Author Harms traces the history of the region in part by
focusing on three principle characters – explorer Henry Morton Stanley, slaver
Tippu Tip, and explorer Pierre Savorgnan de Brazza. Each man was a force unto himself. Stanley as
a fiercely determined explorer, the first European to traverse the Congo, and
secondly as an operative who secured control of the central Congo for King
Leopold II. Although he was of mixed
Africa/Arab heritage, Tippu Tip was culturally an Arab from Zanzibar who
controlled the slave and ivory trade for years from his ruling post in Kosongo,
eastern Congo. De Brazza came later onto the scene and successfully wrested
authority over the western side of the Congo river for France. Stanley and
Tippu Tip knew each other and interacted cautiously over the years.

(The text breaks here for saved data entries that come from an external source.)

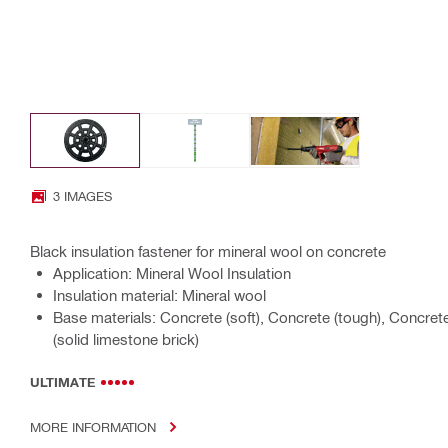
3 IMAGES
Black insulation fastener for mineral wool on concrete
Application: Mineral Wool Insulation
Insulation material: Mineral wool
Base materials: Concrete (soft), Concrete (tough), Concret
(solid limestone brick)
ULTIMATE
MORE INFORMATION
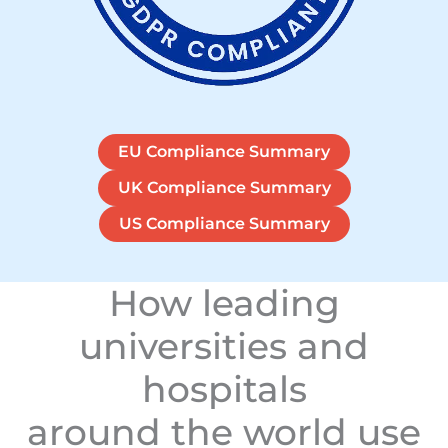
EU Compliance Summary
UK Compliance Summary
US Compliance Summary
How leading
universities and
hospitals
around the world use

These men notwithstanding, the tragedy of the Congo was
written mostly on account of exploitation. First it was slaves sent by Arabs
east to the markets of Zanzibar. Villages were raided and captives taken. Life
for the people was completely disrupted. Concomitantly, vast ivory stocks that had been
accumulating for centuries in jungle villages were pillaged and also sent
east. Stanley and others in thrall to
Leopold contested to acquire and send ivory west to the Atlantic. The quest for this white gold became
extremely violent as stocks were limited.

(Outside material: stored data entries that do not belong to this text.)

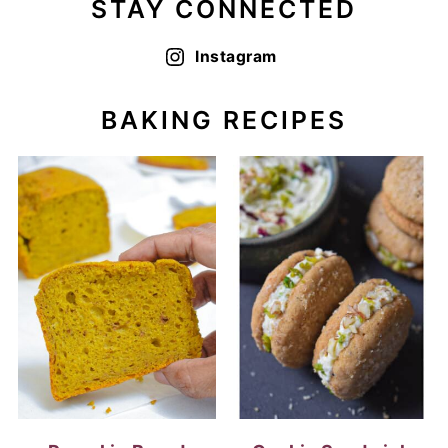
STAY CONNECTED
Instagram
BAKING RECIPES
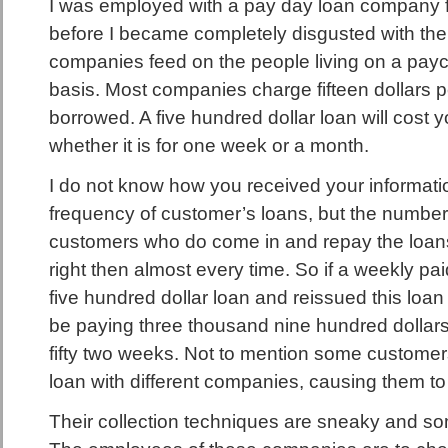
I was employed with a pay day loan company f
before I became completely disgusted with the 
companies feed on the people living on a pa
basis. Most companies charge fifteen dollars 
borrowed. A five hundred dollar loan will cost y
whether it is for one week or a month.
I do not know how you received your informati
frequency of customer’s loans, but the number
customers who do come in and repay the loans
right then almost every time. So if a weekly p
five hundred dollar loan and reissued this loa
be paying three thousand nine hundred dollars
fifty two weeks. Not to mention some custome
loan with different companies, causing them t
Their collection techniques are sneaky and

Slowly the external slave trade and Arab suzerainty were eliminated.
However, the system of brutal acquisition transferred easily to rubber, where
it became much more prevalent under authorities granted to concessional
companies, both in the Congo Free State and in French territory. Villagers were
compelled to produce quantities of wild rubber upon pain of death. Many were
killed, maimed – hands and ears cut off, hostages taken, men flogged, etc. to
compel production. But like ivory, wild
rubber too was an un-replenishable resource.

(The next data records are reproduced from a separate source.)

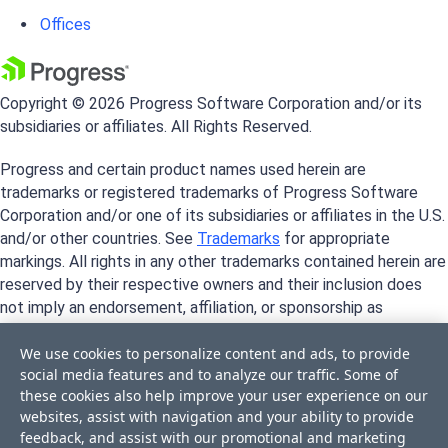
Offices
Copyright © 2026 Progress Software Corporation and/or its
subsidiaries or affiliates. All Rights Reserved.
Progress and certain product names used herein are
trademarks or registered trademarks of Progress Software
Corporation and/or one of its subsidiaries or affiliates in the U.S.
and/or other countries. See
Trademarks
for appropriate
markings. All rights in any other trademarks contained herein are
reserved by their respective owners and their inclusion does
not imply an endorsement, affiliation, or sponsorship as
between Progress and the respective owners.
We use cookies to personalize content and ads, to provide
social media features and to analyze our traffic. Some of
these cookies also help improve your user experience on our
websites, assist with navigation and your ability to provide
feedback, and assist with our promotional and marketing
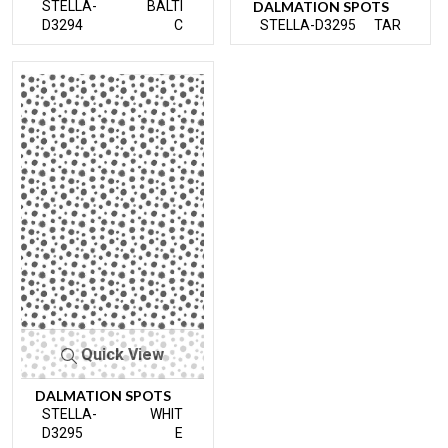
STELLA-
BALTI
DALMATION SPOTS
D3294
C
STELLA-D3295
TAR
Quick View
DALMATION SPOTS
STELLA-
WHIT
D3295
E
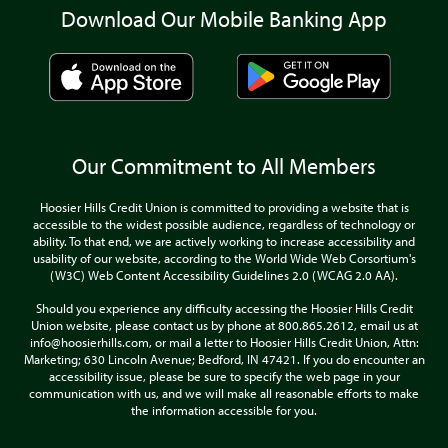
Download Our Mobile Banking App
Our Commitment to All Members
Hoosier Hills Credit Union is committed to providing a website that is
accessible to the widest possible audience, regardless of technology or
ability. To that end, we are actively working to increase accessibility and
usability of our website, according to the World Wide Web Corsortium's
(W3C) Web Content Accessibility Guidelines 2.0 (WCAG 2.0 AA).
Should you experience any difficulty accessing the Hoosier Hills Credit
Union website, please contact us by phone at 800.865.2612, email us at
info@hoosierhills.com, or mail a letter to Hoosier Hills Credit Union, Attn:
Marketing; 630 Lincoln Avenue; Bedford, IN 47421. If you do encounter an
accessibility issue, please be sure to specify the web page in your
communication with us, and we will make all reasonable efforts to make
the information accessible for you.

The victims of exploitation were the African inhabitants of
the region. Probably more than 3 million
perished. Author Harms goes to some
length to acknowledge that Congo basin villages had working political systems
based on the rule of a “big man.”
However, the nature of the vast rain forest limited inter connectivity
and there were no larger political groupings.
This made outside exploitation easier as villagers could not raise
coalitions to combat the interlopers. Yet,
they resisted. Rebellion was brutally suppressed. Harms notes that as the Arabs/Europeans
sought to extend control beyond the forest, they encountered better organized local
opposition.
Against the backdrop of what was going on in Africa, Harms
recounts machinations in Europe regarding the Congo. His detailed history
tabulates King Leopold’s quest to own the region, the complex diplomacy of
Europe, the justification (and hypocrisy) of anti-slavery motivations, and the
corruption involved in it all. It is a
telling indictment of greed, manipulation and narcissism run amuck. Calls for
the civilizing mission won over the public until it finally became evident that
the exploitation of the Congo basin was based on extreme abuses of the
indigenous people. For this there was
little final reckoning, instead the
brutal coercive systems were subsumed into government run colonialism
that lasted another sixty years.
Harms certainly did his homework. This is a well-researched,
well documented history. Sources were
not just European diaries and records, but also recollections by Africans. The
sum is a definitive study of Equatorial Africa in the time referenced. Besides that, it is an engaging read of
interest not just to scholars, but to a wider readership.